(What the exercise asks):
Would you return every line of the listing below that has "tuyaux" in it?

_ _ _ _

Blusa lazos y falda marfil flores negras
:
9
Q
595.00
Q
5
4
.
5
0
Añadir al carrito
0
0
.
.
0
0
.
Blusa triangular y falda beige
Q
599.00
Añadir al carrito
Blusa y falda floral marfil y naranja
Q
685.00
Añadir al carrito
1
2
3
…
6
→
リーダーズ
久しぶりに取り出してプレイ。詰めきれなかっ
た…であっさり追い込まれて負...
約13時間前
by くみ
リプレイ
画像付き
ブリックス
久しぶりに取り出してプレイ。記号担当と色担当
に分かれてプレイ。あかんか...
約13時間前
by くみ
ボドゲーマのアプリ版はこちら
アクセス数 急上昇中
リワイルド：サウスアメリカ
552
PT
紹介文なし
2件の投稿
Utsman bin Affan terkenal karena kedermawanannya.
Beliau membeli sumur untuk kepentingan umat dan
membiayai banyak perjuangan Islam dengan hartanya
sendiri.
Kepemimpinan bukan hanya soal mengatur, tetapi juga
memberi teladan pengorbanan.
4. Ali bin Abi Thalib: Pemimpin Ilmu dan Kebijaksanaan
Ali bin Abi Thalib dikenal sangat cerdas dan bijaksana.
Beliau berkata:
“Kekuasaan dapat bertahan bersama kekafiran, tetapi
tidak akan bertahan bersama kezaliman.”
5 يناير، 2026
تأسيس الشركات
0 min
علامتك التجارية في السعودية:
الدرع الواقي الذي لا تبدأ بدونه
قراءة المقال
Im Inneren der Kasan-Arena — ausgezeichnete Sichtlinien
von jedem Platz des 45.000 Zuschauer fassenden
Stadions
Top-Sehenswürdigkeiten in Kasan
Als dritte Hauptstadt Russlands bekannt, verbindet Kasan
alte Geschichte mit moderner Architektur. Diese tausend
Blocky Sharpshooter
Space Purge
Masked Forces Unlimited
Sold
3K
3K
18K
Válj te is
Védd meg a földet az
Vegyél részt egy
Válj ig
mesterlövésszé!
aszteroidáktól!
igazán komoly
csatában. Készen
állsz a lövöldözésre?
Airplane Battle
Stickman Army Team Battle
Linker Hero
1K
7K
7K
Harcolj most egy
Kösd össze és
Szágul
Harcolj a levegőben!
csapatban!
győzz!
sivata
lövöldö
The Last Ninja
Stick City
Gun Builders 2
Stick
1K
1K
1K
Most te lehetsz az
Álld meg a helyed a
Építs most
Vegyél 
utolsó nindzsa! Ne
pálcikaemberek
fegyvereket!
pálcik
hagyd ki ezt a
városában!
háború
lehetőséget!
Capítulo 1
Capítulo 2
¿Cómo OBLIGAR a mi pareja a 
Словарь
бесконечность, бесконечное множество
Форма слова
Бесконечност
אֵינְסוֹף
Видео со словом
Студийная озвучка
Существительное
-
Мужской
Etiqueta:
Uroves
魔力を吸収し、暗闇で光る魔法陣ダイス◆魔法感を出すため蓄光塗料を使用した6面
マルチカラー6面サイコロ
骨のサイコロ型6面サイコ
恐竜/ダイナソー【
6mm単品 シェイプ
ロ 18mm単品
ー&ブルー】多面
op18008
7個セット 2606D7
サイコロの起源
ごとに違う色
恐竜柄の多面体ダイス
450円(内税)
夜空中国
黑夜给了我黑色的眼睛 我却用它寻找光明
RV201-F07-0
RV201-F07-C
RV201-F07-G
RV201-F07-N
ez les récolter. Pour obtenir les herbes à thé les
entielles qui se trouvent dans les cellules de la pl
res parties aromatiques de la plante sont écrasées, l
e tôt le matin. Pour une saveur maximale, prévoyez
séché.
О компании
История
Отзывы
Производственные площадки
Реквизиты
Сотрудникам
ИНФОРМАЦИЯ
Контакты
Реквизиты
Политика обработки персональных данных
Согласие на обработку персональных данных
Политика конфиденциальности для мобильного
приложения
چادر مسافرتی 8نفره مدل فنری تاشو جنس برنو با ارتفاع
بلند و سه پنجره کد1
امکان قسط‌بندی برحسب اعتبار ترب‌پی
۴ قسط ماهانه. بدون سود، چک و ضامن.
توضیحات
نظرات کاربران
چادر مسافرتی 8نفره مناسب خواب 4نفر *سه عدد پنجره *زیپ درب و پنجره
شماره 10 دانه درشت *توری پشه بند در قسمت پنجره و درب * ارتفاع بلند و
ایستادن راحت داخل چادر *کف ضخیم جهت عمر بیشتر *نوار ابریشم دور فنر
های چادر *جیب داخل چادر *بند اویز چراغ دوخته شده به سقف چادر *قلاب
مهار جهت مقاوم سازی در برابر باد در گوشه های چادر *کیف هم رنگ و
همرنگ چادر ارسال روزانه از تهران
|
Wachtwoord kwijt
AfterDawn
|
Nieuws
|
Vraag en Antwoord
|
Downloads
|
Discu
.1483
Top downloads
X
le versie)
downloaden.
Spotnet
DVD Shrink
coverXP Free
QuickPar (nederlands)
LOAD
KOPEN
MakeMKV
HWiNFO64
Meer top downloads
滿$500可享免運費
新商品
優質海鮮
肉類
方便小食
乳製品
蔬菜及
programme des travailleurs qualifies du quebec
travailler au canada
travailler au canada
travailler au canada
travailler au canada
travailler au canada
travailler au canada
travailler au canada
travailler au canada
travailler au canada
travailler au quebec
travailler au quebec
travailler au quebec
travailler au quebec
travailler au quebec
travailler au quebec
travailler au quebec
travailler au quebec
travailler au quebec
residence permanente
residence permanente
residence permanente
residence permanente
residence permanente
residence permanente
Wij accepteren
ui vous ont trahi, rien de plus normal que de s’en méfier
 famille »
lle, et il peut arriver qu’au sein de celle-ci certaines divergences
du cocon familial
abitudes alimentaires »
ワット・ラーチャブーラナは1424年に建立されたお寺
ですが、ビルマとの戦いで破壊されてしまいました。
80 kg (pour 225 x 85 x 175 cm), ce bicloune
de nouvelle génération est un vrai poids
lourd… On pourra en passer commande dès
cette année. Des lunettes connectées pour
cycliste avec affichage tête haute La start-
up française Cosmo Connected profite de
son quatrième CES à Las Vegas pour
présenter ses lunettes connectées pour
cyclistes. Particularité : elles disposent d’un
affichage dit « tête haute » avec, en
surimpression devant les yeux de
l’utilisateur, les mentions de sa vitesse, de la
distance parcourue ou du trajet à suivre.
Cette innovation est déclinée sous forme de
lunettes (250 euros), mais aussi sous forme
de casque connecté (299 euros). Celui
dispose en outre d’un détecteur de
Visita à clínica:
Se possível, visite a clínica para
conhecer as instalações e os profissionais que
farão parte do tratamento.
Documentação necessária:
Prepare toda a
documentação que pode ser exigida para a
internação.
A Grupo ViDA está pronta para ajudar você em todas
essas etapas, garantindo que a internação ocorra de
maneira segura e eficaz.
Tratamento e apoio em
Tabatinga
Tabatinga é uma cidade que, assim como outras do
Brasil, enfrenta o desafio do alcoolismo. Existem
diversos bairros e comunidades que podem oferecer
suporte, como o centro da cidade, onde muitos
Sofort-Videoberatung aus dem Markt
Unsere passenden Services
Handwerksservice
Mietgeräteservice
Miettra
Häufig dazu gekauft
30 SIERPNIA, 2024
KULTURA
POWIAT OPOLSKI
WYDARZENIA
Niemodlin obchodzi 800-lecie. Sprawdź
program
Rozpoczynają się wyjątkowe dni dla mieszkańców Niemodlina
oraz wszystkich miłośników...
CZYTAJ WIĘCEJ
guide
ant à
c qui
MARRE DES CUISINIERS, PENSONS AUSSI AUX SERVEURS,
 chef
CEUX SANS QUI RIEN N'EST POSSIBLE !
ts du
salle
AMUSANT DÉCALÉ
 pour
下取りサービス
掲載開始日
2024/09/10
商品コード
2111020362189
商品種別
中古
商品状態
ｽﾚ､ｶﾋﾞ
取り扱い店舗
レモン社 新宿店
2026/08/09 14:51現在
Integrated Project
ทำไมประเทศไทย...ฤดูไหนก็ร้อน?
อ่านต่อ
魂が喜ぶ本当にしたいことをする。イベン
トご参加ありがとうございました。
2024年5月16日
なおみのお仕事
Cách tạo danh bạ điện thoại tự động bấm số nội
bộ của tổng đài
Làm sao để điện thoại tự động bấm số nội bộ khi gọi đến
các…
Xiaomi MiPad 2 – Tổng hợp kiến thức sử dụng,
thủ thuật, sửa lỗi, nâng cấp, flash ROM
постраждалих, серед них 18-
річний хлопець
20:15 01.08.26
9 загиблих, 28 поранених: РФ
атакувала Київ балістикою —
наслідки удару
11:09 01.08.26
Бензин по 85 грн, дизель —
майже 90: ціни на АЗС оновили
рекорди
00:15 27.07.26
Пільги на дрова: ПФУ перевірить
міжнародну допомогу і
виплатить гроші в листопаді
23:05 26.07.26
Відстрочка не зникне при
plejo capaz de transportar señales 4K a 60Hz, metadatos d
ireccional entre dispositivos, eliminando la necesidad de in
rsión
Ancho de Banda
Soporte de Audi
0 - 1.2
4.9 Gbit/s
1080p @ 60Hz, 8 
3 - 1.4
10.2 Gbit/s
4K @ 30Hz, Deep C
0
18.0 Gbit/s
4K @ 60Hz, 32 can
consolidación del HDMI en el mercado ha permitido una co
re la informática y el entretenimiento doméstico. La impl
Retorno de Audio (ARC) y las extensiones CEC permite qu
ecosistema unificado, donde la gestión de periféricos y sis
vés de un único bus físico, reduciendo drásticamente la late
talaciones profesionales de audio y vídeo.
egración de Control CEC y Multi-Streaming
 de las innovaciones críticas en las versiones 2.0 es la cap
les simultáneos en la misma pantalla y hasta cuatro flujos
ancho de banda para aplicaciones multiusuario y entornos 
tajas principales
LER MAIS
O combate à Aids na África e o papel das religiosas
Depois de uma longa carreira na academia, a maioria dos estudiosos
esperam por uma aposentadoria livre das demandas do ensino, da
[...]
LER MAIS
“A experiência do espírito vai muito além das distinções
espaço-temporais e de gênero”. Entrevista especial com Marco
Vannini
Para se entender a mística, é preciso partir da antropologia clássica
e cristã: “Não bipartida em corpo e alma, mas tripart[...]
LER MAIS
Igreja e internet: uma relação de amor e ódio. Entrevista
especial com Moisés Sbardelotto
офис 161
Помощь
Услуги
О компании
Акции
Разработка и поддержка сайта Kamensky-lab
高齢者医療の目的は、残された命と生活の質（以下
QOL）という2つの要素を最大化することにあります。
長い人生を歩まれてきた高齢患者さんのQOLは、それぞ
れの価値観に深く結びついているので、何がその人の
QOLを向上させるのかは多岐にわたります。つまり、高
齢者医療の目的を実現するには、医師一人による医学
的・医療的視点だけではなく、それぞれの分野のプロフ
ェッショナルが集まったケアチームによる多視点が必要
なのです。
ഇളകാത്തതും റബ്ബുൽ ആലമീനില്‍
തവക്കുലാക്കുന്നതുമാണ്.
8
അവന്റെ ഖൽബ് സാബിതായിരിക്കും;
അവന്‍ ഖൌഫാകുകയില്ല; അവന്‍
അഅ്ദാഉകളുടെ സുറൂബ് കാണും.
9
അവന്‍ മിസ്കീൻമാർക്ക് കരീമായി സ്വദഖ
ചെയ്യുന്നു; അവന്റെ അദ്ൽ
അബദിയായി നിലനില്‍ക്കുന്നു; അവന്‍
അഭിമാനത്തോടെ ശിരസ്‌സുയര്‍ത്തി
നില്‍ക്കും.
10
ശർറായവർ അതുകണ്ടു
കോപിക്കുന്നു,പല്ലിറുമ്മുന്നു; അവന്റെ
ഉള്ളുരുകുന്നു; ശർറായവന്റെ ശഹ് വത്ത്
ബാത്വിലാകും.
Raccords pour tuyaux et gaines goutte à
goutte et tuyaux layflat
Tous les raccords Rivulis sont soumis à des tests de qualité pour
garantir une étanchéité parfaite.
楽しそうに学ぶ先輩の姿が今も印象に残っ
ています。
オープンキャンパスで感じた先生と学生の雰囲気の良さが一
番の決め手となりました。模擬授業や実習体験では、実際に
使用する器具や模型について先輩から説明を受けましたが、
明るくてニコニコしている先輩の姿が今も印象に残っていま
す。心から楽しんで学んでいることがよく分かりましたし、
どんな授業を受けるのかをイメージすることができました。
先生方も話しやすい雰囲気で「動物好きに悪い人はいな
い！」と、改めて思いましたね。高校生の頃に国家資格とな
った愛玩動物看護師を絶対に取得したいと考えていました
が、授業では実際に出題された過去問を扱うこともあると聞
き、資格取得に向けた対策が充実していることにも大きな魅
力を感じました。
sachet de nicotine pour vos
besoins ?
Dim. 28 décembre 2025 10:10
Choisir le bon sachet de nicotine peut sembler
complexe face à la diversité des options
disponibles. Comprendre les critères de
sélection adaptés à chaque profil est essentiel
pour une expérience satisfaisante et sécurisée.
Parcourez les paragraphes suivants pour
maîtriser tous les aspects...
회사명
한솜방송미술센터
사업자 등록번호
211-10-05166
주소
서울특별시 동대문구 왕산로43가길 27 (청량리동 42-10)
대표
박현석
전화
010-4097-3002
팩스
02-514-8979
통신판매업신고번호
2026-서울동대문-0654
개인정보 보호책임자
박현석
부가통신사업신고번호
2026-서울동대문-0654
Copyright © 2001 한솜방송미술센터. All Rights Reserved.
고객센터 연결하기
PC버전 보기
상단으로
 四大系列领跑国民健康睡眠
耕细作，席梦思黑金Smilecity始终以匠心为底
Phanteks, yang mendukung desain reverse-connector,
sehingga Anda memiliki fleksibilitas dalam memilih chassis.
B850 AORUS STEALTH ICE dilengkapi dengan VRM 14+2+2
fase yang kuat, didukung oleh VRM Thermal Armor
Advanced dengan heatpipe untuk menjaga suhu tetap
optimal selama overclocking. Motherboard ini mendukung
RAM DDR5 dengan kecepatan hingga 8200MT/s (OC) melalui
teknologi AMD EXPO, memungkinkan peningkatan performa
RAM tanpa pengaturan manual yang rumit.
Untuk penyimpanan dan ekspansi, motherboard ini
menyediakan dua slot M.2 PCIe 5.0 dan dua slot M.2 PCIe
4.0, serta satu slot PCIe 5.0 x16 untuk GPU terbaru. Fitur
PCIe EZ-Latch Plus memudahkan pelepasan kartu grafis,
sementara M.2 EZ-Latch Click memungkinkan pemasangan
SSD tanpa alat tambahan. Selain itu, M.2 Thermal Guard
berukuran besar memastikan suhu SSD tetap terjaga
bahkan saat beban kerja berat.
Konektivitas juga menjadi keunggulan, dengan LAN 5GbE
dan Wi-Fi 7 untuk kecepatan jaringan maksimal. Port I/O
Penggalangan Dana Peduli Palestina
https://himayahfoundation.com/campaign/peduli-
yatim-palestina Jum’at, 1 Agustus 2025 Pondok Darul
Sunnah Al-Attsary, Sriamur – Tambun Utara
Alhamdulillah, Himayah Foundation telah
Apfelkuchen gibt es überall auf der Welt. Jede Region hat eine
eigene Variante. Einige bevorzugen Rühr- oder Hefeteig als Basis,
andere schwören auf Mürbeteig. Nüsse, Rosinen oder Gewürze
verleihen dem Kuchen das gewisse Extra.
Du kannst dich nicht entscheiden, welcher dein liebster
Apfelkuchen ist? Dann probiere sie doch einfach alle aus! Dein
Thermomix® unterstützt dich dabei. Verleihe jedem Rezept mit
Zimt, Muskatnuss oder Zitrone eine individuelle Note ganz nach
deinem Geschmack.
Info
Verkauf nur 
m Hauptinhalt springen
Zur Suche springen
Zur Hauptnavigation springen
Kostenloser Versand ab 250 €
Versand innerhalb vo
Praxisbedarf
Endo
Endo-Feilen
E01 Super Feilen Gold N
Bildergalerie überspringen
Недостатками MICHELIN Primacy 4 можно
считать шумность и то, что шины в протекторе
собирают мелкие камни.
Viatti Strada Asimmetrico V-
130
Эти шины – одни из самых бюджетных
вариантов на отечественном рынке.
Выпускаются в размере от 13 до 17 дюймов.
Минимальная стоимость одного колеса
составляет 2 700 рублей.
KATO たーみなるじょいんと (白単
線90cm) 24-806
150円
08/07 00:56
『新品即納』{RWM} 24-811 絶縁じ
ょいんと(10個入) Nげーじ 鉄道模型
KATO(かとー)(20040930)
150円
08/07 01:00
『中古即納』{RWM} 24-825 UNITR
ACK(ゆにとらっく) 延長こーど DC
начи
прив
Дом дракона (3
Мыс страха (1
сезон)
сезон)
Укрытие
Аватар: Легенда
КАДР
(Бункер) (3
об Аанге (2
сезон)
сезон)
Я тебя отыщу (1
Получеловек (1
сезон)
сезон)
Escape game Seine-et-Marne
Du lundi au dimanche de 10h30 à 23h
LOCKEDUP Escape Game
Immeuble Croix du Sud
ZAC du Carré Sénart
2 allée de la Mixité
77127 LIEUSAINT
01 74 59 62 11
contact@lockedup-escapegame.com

_ _ _ _

(Solved exercise):
Raccords pour tuyaux et gaines goutte à
goutte et tuyaux layflat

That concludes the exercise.